**WHAT YOU SHOULD DO**
Count each line below that has the word "Badiklat" in it, and give only the total.

-*-

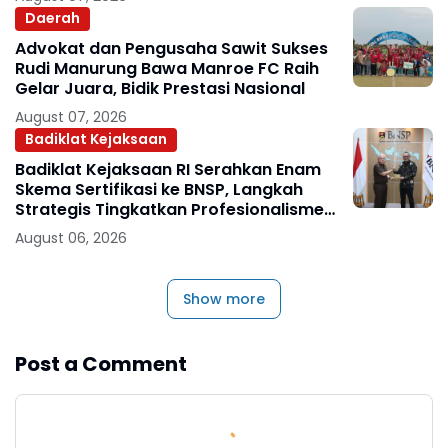
Daerah
Advokat dan Pengusaha Sawit Sukses
Rudi Manurung Bawa Manroe FC Raih
Gelar Juara, Bidik Prestasi Nasional
August 07, 2026
Badiklat Kejaksaan
Badiklat Kejaksaan RI Serahkan Enam
Skema Sertifikasi ke BNSP, Langkah
Strategis Tingkatkan Profesionalisme
Jaksa
August 06, 2026
Show more
Post a Comment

-*-

**EXERCISE RESULT**
2